Come winter, however, the drink all but disappears from our collective consciousness. And that’s a shame for many reasons, not least among them: One of the drink’s key components—lime—is at its freshest and most flavorful in January, when citrus fruits are in peak season.
“The notion of having a wintertime Daiquiri means something very different in this country than it does in the drink’s place of origin,” explains bartender Joaquín Simó of Pouring Ribbons, who’s known for his love of the classic and its infinitely adaptable template. “I don’t want to get away from the drink [in the winter],” he says. “I think it just calls for a different style of rum.”
Bartender Jim Kearns of Slowly Shirley and The Happiest Hour agrees. “Rum is probably the most versatile, friendly spirit ingredient there is,” he says. “It’s very easy to swap in a darker rum [in a Daiquiri].”
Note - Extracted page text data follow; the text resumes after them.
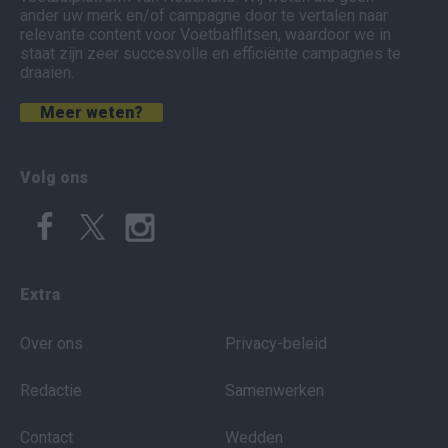
ander uw merk en/of campagne door te vertalen naar
relevante content voor Voetbalflitsen, waardoor we in
staat zijn zeer succesvolle en efficiënte campagnes te
draaien.
Meer weten?
Volg ons
Extra
Over ons
Privacy-beleid
Redactie
Samenwerken
Contact
Wedden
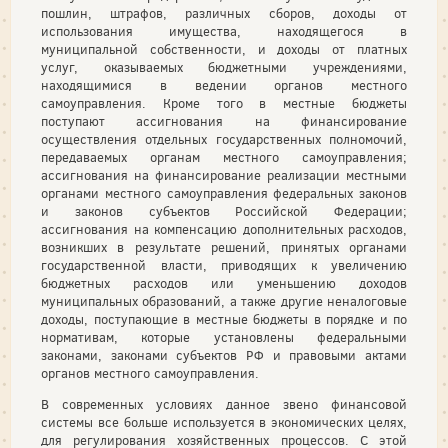
пошлин, штрафов, различных сборов, доходы от
использования имущества, находящегося в
муниципальной собственности, и доходы от платных
услуг, оказываемых бюджетными учреждениями,
находящимися в ведении органов местного
самоуправления. Кроме того в местные бюджеты
поступают ассигнования на финансирование
осуществления отдельных государственных полномочий,
передаваемых органам местного самоуправления;
ассигнования на финансирование реализации местными
органами местного самоуправления федеральных законов
и законов субъектов Российской Федерации;
ассигнования на компенсацию дополнительных расходов,
возникших в результате решений, принятых органами
государственной власти, приводящих к увеличению
бюджетных расходов или уменьшению доходов
муниципальных образований, а также другие неналоговые
доходы, поступающие в местные бюджеты в порядке и по
нормативам, которые установлены федеральными
законами, законами субъектов РФ и правовыми актами
органов местного самоуправления.
В современных условиях данное звено финансовой
системы все больше используется в экономических целях,
для регулирования хозяйственных процессов. С этой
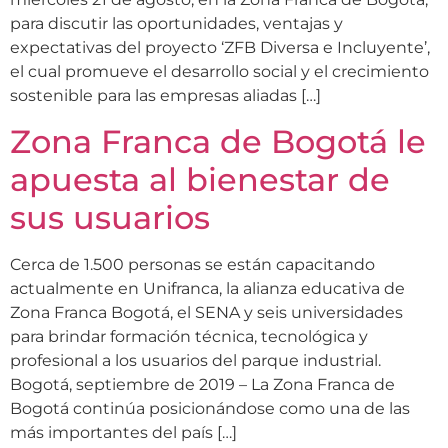
para discutir las oportunidades, ventajas y
expectativas del proyecto ‘ZFB Diversa e Incluyente’,
el cual promueve el desarrollo social y el crecimiento
sostenible para las empresas aliadas […]
Zona Franca de Bogotá le
apuesta al bienestar de
sus usuarios
Cerca de 1.500 personas se están capacitando
actualmente en Unifranca, la alianza educativa de
Zona Franca Bogotá, el SENA y seis universidades
para brindar formación técnica, tecnológica y
profesional a los usuarios del parque industrial.
Bogotá, septiembre de 2019 – La Zona Franca de
Bogotá continúa posicionándose como una de las
más importantes del país […]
Having an idea of what you gravitate towards in a white rum can help to determine what might suit your palate when swapping in aged variations. “If you are the kind of person who likes a very funky white rum, then I might go for an aged rhum agricole or an aged Jamaican rum,” says Simó, name-checking Appleton Estate’s Signature Blend and Reserve as softer examples within the latter category, and Hamilton’s Black and Gold rums as heavier.
Beyond the Rum
Syrups: Though it’s not necessary to swap out simple syrup for a richer sweetener, the latter can add extra depth to a Daiquiri in winter. Simó and Kearns recommend syrups made with Demerara or brown sugars, or with honey, which can accentuate the molasses note present in many aged rums.
Flavored Syrups: Cinnamon syrup tends to complement most aged rums and vanilla syrup is almost universally welcome in a Daiquiri, though it can be used in lesser quantities because of its high level of perceived sweetness. Spiced syrups are also worthy stand-ins if used judiciously. (Simó cautions against using allspice syrup with a Jamaican rum, for example, as it can cause the rum’s signature notes of clove to feel overwhelming and out of balance.)
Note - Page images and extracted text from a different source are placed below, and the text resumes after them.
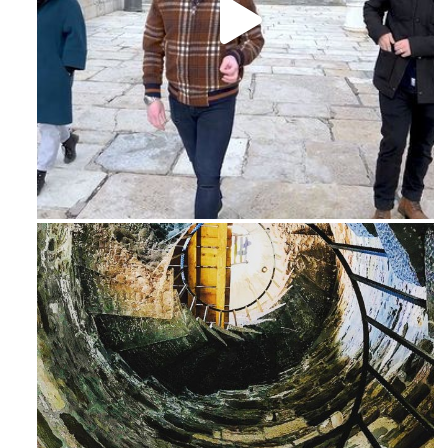
Feb 16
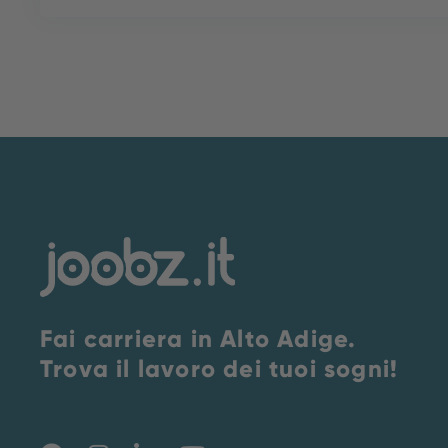
Fai carriera in Alto Adige.
Trova il lavoro dei tuoi sogni!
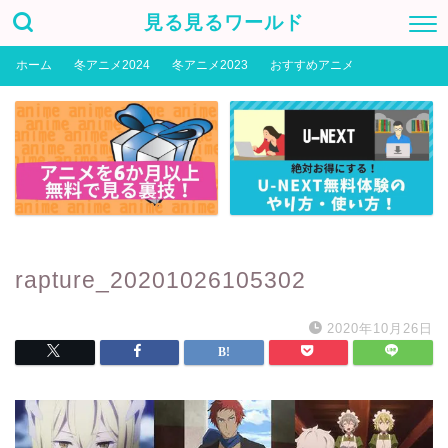
見る見るワールド
ホーム
冬アニメ2024
冬アニメ2023
おすすめアニメ
rapture_20201026105302
2020年10月26日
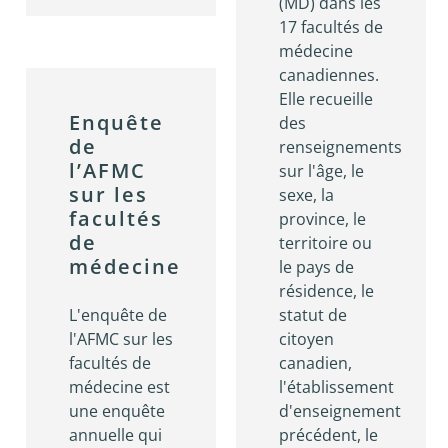
(MD) dans les
17 facultés de
médecine
canadiennes.
Elle recueille
Enquête
des
de
renseignements
l’AFMC
sur l'âge, le
sur les
sexe, la
facultés
province, le
de
territoire ou
médecine
le pays de
résidence, le
L'enquête de
statut de
l'AFMC sur les
citoyen
facultés de
canadien,
médecine est
l'établissement
une enquête
d'enseignement
annuelle qui
précédent, le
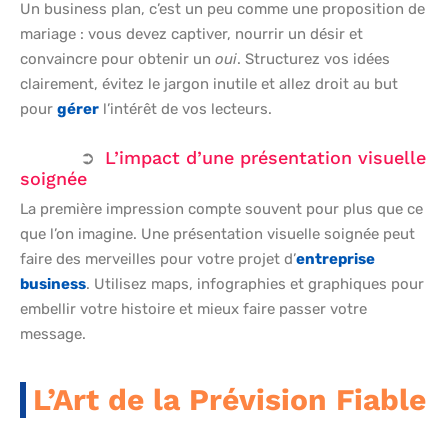
Un business plan, c’est un peu comme une proposition de
mariage : vous devez captiver, nourrir un désir et
convaincre pour obtenir un
oui
. Structurez vos idées
clairement, évitez le jargon inutile et allez droit au but
pour
gérer
l’intérêt de vos lecteurs.
L’impact d’une présentation visuelle
soignée
La première impression compte souvent pour plus que ce
que l’on imagine. Une présentation visuelle soignée peut
faire des merveilles pour votre projet d’
entreprise
business
. Utilisez maps, infographies et graphiques pour
embellir votre histoire et mieux faire passer votre
message.
L’Art de la Prévision Fiable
Garnish: Another way both bartenders might add spice notes to the drink is with a garnish, such as grated cinnamon or nutmeg, or a torched cinnamon stick.
Sugar Rim: Simó also suggests a sugar rim, dolled up with finely ground dehydrated citrus peel or spices. Even if only half the rim is garnished, he says, it can provide an unusual boost of aromatics to the drink.
For spicier flavors, both bartenders recommend a Trinidadian rum, citing Scarlet Ibis (which Simó had a hand in blending). And, as a one-size-fits-all winter Daiquiri base, Kearns suggests an aged Spanish-style rum with light to medium body, like Santa Teresa’s Claro or 1796 bottlings, or The 86 Co.’s Cana Brava 7-Year-Old Reserva Añeja. (He likens the latter to a similarly aged offering from Havana Club.)
“[Spanish-style rums] tend to have the least in-your-face, distinct qualities, as opposed to an agricole or a Jamaican-style,” says Kearns. “They’re really going to let all of the other ingredients kind of shine.” Alternatively, Simó suggests both the three and five star rums from Barbancourt out of Haiti (aged four and eight years, respectively).
When no single rum will quite do: blend multiple rums into one cocktail, borrowing a decades-old trick from the tiki canon. “There’s a Don the Beachcomber quote, ‘What one rum can’t do, three rums can,’ and it’s really kind of true,” says Kearns. “If you swap in different types of rum, you will always create a more complex flavor profile—the rums will play off of each other.”
His Happiest Hour Daiquiri, calls on Spanish-style and Jamaican rums plus rhum agricole, while his aptly named F.A.F. Daiquiri incorporates no fewer than five base rums and introduces both Trinidadian and Guyanese examples into the mix.
For a more basic formula, Simó offers his go-to Mai Tai split: a fragrant combination of funky La Favorite Amber (a rhum agricole) and Hamilton Gold, which works equally well shaken with lime and sweetener as it does in the tiki classic. “If I’m going to throw a third rum in there, I like a heavy, smoky Demerara rum,” he says, “something like the El Dorado 12 Year Old,” to provide a culinary “base note.”
Even when swapping in and out different rums, Kearns and Simó agree that their ratios can remain largely unchanged (however, an aged, molasses-driven rum often requires less sweetener than others). Same goes for the drink’s citrus backbone, says Simó, which is the one ingredient carries the drink year-round. “Limes are so full of flavor and so on point [in winter] that the drink never stops being about the lime.”